La última cena en París

Dicen de la ceremonia inaugural de los Juegos Olímpicos de París que no ha sido todo lo olímpica que debiera. Cabe que así sea, y sería lo lógico, es solo un rito y como todos, cuajado de las habituales rigideces a que aboca el espectáculo, siempre más encorsetado y manoseado que las elementales normas de participación que rigen la competición deportiva.


Dicho así, puede parecer contradictorio (nada más luminoso e imaginativo que el espectáculo), pero no siempre es así.

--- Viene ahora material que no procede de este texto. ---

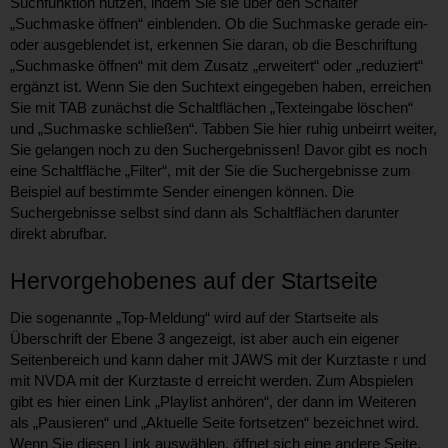
Suchfunktion nutzen, indem Sie sie über den Schalter
„Suchmaske öffnen“ einblenden. Ob die Suchmaske gerade ein-
oder ausgeblendet ist, erkennen Sie daran, ob die Beschriftung
„Suchmaske öffnen“ mit dem Zusatz „erweitert“ oder „reduziert“
ergänzt ist. Wenn Sie den Suchtext eingegeben haben, erreichen
Sie mit TAB zunächst die Schaltflächen „Texteingabe löschen“
und „Suchmaske schließen“. Tabben Sie hier ruhig unbeirrt weiter,
Sie gelangen noch zu den Suchergebnissen! Davor gibt es noch
eine Schaltfläche „Filter“, mit der Sie die Suchergebnisse zum
Beispiel auf bestimmte Sender einengen können. Die
Suchergebnisse selbst sind dann als Schaltflächen darunter
direkt abrufbar.
Hervorgehobenes auf der Startseite
Die sogenannte „Top-Meldung“ wird auf der Startseite als
Überschrift der Ebene 3 angezeigt, ist aber auch ein eigener
Seitenbereich und kann daher mit JAWS mit der Kurztaste r und
mit NVDA mit der Kurztaste d erreicht werden. Zum Abspielen
gibt es hier einen Link „Playlist anhören“, der dann im Weiteren
als „Pausieren“ und „Aktuelle Seite fortsetzen“ bezeichnet wird.
Wenn Sie diesen Link auswählen, öffnet sich eine andere Seite,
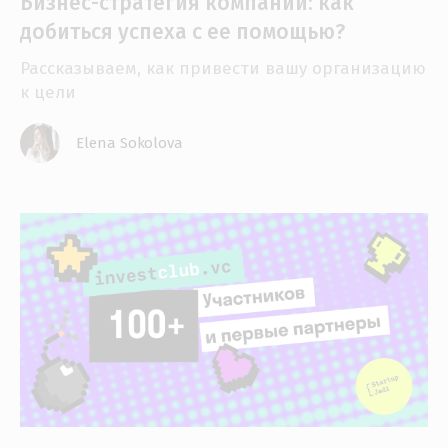
Бизнес-стратегия компании: как
добиться успеха с ее помощью?
Рассказываем, как привести вашу организацию
к цели
Elena Sokolova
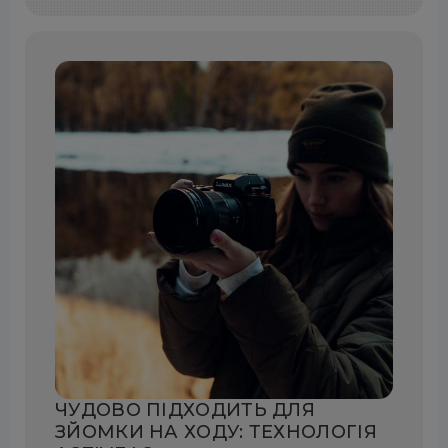
ЧУДОВО ПІДХОДИТЬ ДЛЯ
ЗЙОМКИ НА ХОДУ: ТЕХНОЛОГІЯ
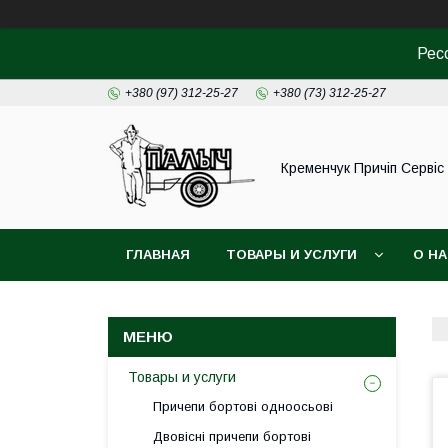
Рес
+380 (97) 312-25-27
+380 (73) 312-25-27
Кременчук Причіп Сервіс
ГЛАВНАЯ
ТОВАРЫ И УСЛУГИ
О Н
Товары и услуги
Причепи бортові одноосьові
Двовісні причепи бортові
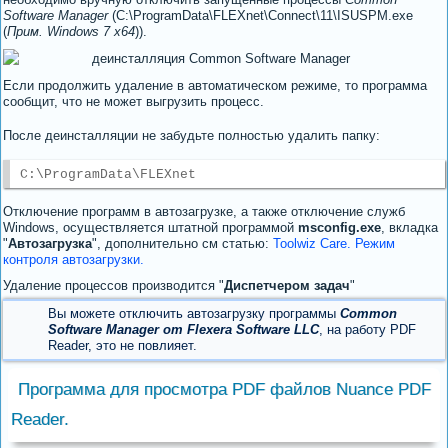
Software Manager
(C:\ProgramData\FLEXnet\Connect\11\ISUSPM.exe
(
Прим. Windows 7 x64
)).
Если продолжить удаление в автоматическом режиме, то программа
сообщит, что не может выгрузить процесс.
После деинсталляции не забудьте полностью удалить папку:
C:\ProgramData\FLEXnet
Отключение программ в автозагрузке, а также отключение служб
Windows, осуществляется штатной программой
msconfig.exe
, вкладка
"
Автозагрузка
", дополнительно см статью:
Toolwiz Care. Режим
контроля автозагрузки.
Удаление процессов производится "
Диспетчером задач
"
Вы можете отключить автозагрузку программы
Common
Software Manager от Flexera Software LLC
, на работу PDF
Reader, это не повлияет.
Программа для просмотра PDF файлов Nuance PDF
Reader.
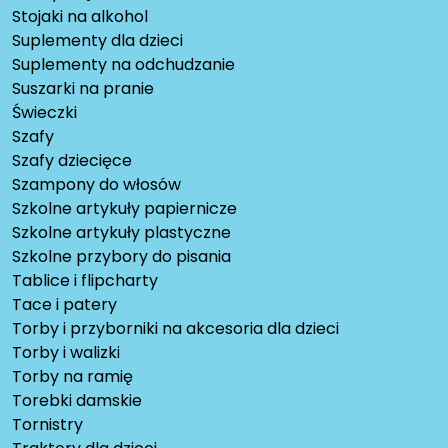
Stojaki na alkohol
Suplementy dla dzieci
Suplementy na odchudzanie
Suszarki na pranie
Świeczki
Szafy
Szafy dziecięce
Szampony do włosów
Szkolne artykuły papiernicze
Szkolne artykuły plastyczne
Szkolne przybory do pisania
Tablice i flipcharty
Tace i patery
Torby i przyborniki na akcesoria dla dzieci
Torby i walizki
Torby na ramię
Torebki damskie
Tornistry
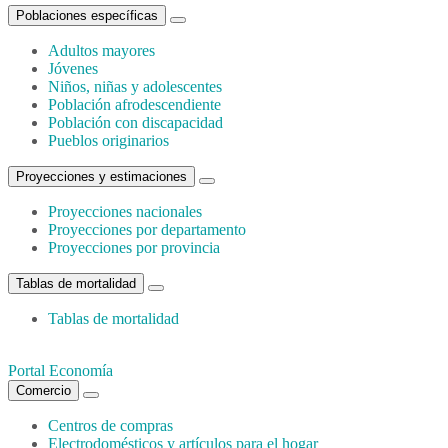
Poblaciones específicas
Adultos mayores
Jóvenes
Niños, niñas y adolescentes
Población afrodescendiente
Población con discapacidad
Pueblos originarios
Proyecciones y estimaciones
Proyecciones nacionales
Proyecciones por departamento
Proyecciones por provincia
Tablas de mortalidad
Tablas de mortalidad
Portal Economía
Comercio
Centros de compras
Electrodomésticos y artículos para el hogar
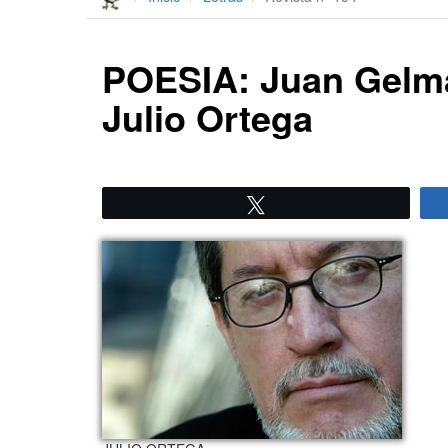
POESIA: Juan Gelman 
Julio Ortega
Twittear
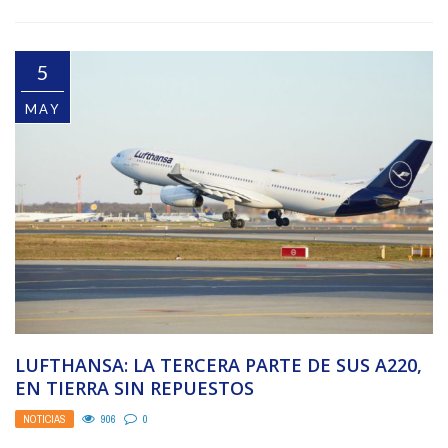
5
MAY
LUFTHANSA: LA TERCERA PARTE DE SUS A220,
EN TIERRA SIN REPUESTOS
NOTICIAS
906
0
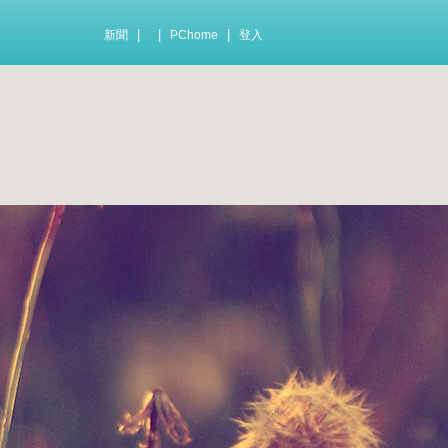
|
|
|
新聞
PChome
登入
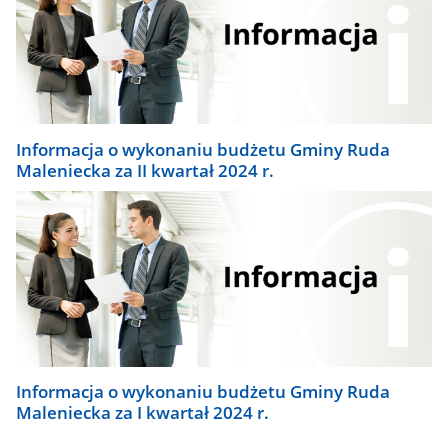
Informacja o wykonaniu budżetu Gminy Ruda
Maleniecka za II kwartał 2024 r.
Informacja o wykonaniu budżetu Gminy Ruda
Maleniecka za I kwartał 2024 r.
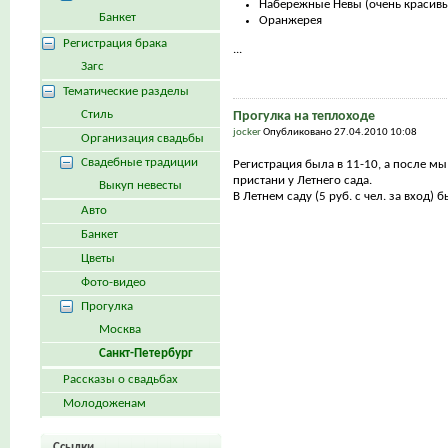
Набережные Невы (очень красивы
Банкет
Оранжерея
Регистрация брака
...
Загс
Тематические разделы
Стиль
Прогулка на теплоходе
jocker
Опубликовано 27.04.2010 10:08
Организация свадьбы
Свадебные традиции
Регистрация была в 11-10, а после мы
пристани у Летнего сада.
Выкуп невесты
В Летнем саду (5 руб. с чел. за вход) 
Авто
Банкет
Цветы
Фото-видео
Прогулка
Москва
Санкт-Петербург
Рассказы о свадьбах
Молодоженам
Ссылки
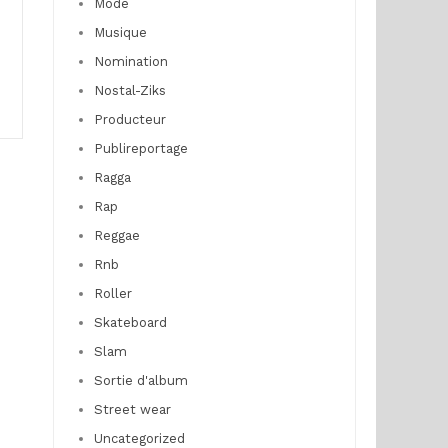
Mode
Musique
Nomination
Nostal-Ziks
Producteur
Publireportage
Ragga
Rap
Reggae
Rnb
Roller
Skateboard
Slam
Sortie d'album
Street wear
Uncategorized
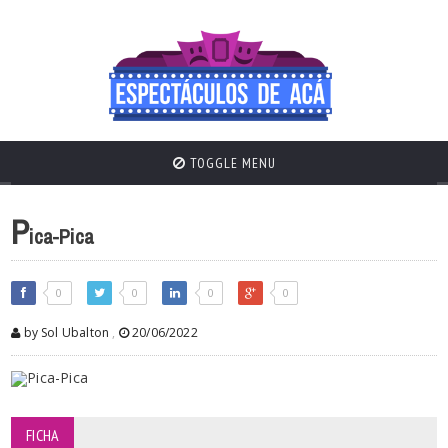
TOGGLE MENU
P
ica-Pica
0
0
0
0
by Sol Ubalton
,
20/06/2022
FICHA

Sin embargo, las normas son por naturaleza más sencillas de redactar y cumplir que la pantomima de la celebración, donde se ha de llenar de júbilo y fascinación espacios vacíos en las llenas cabezas de unas sociedades que lo fían todo al espectáculo y nada a la norma. Hombres que se crecen en el libre ejercicio de esa actividad más lúdica que responsable, en la que el absurdo oropel, el infantil descaro y la enfática neurosis les permiten transitar, a lo Teodosio, por sus filias y fobias sin otra culpa o perjuicio que el de verter o dejar de verter su sacrosanta o pagana opinión en redes y noticiarios.


La decadencia de Europa no debería medirse por la magnificencia de un espectáculo, o quizá sí, y se haya evidenciado en París, como ayer en Roma, la caída del imperio, en el pulso de una algarada forjada para el alborozo en el entretenimiento, y al margen de la pautada razón de aquellos griegos que hicieron del esfuerzo norma y de ella medida de gloria en tiempos de paz.